Boobers: "With Gusto" is how we describe Boobers. She's more hesitant to start, but every movement after she starts is done with gusto - she barrels ahead giving it 110%. She's also the resident suck, charging across the couch (with gusto) to pounce on your hand and cover it with kisses, or to climb up and grasp your nose and do the same. She's a tad bit nervous about new things, but is the most loving little rat I've ever seen. She wants nothing but to be out with us, covering us with kisses and forcing herself into our hands to be petted. She even has her own patented "self pet-o-matic" technique, where if you link your fingers and put your palms together, and rest it on your lap, she'll crawl in and spin around in circles, thereby petting herself. Her fur, while not as silky as Mokey's, is MUCH thicker, and very very soft.

Pictures:

Here they are: Mokey in the foreground, Boobers in the back. Note that Boober's eyes are actually ruby, as they really look black, and only appear red in photographs when the flash goes off.

Here they watch in interest as Jessica cleans their cage:










Boobers takes a look at the camera, while Mokey shows us her bum. 










Boobers is still curious about the camera, while Mokey looks like she's plotting to take over the world. Notice Mokey's tail: yes, she cleans it - it's perfectly clean, it's just a disaster in terms of colouration.

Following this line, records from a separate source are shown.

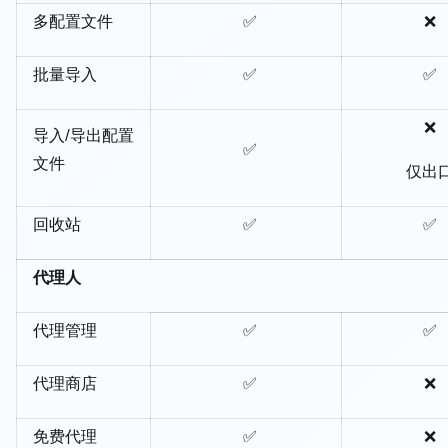
多配置文件
✅
❌
批量导入
✅
✅
❌
导入/导出配置
✅
文件
仅出
回收站
✅
✅
代理人
代理管理
✅
✅
代理商店
✅
❌
免费代理
✅
❌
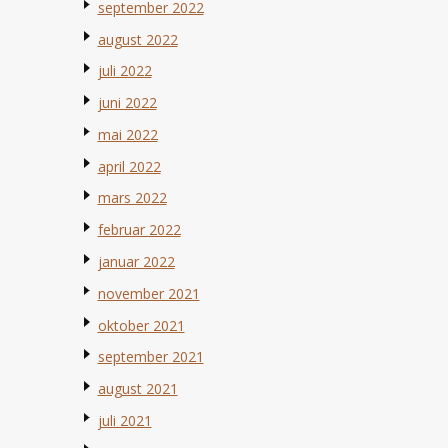
september 2022
august 2022
juli 2022
juni 2022
mai 2022
april 2022
mars 2022
februar 2022
januar 2022
november 2021
oktober 2021
september 2021
august 2021
juli 2021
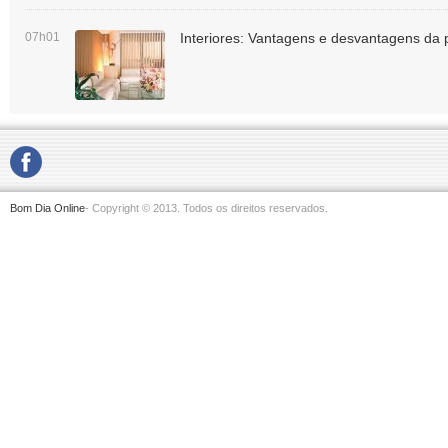
07h01
Interiores: Vantagens e desvantagens da 
Bom Dia Online
- Copyright © 2013. Todos os direitos reservados.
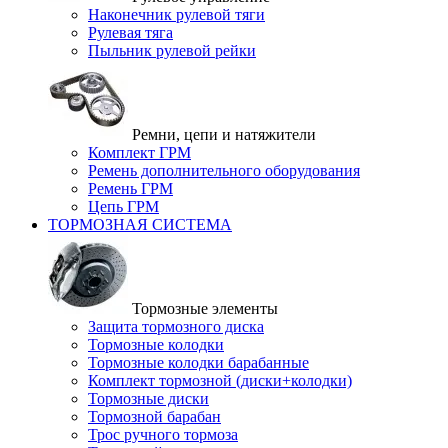
Наконечник рулевой тяги
Рулевая тяга
Пыльник рулевой рейки
Ремни, цепи и натяжители
Комплект ГРМ
Ремень дополнительного оборудования
Ремень ГРМ
Цепь ГРМ
ТОРМОЗНАЯ СИСТЕМА
Тормозные элементы
Защита тормозного диска
Тормозные колодки
Тормозные колодки барабанные
Комплект тормозной (диски+колодки)
Тормозные диски
Тормозной барабан
Трос ручного тормоза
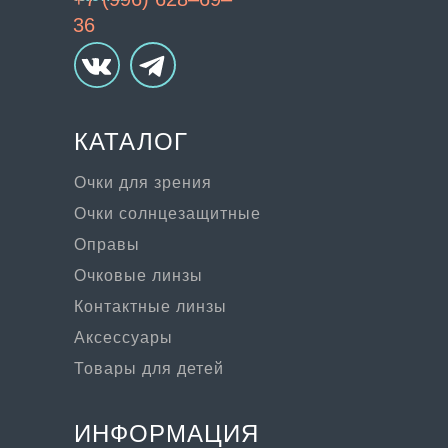
36
КАТАЛОГ
Очки для зрения
Очки солнцезащитные
Оправы
Очковые линзы
Контактные линзы
Аксессуары
Товары для детей
ИНФОРМАЦИЯ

Mokey's plotting finally comes to fruition: fear the T-REX RAT!










Mokey has wondered off to terrorize some peasants as the T-Rex rat, so Boobers continues the photoshoot alone.










Both of the girls snuggle with my hand.










The REAL snuggling. This is how they'll lie for hours, occasionally pushing themselves tighter into my arm.










In this picture Mokey was sleeping next to my hand, and when Jess approached to take a picture she raised her head.










Here's Mokey hanging out with Jess at the computer, watching the world.










Lastly, here's a little video I made last night of the girls. I tried to catch Mokey snuggling with my hand, and ended up capturing a Boobers "with gusto" moment, as you can see.

http://www.youtube.com/watch?v=K-kD3PkD9cY

Hope you enjoyed the pictures and movie... I know many people don't "get" what we see in these animals, but when you spend time with them, it's hard not to see it, in my opinion.


----------



## sonoma (May 26, 2007)

Great pics, your girls look like real sweeties! I loved the video, Boobers gets herself right in on the petting action. :lol:


----------



## kaylaface (Sep 6, 2007)

Aw they are so cute. I love their names.


----------



## Carlin (Feb 11, 2008)

Your ratties are so cute! The picture quality is really good too, it's really clear.


----------



## CaptainFlow (May 16, 2007)

They're such sweeties. I love that snuggling photo, I wish my girls would sit still long enough to give me that kind of lovin'.


----------



## Skitza (May 18, 2008)

aww so cute! names are great! awsome pics!


----------



## fabuliz (Apr 25, 2008)

So ferociously adorable!!!!! I love your girls


----------



## mells-bells (May 17, 2008)

Awwe!
God Bless!
Mokey is such a cutie.
Boober is 2 
xo


----------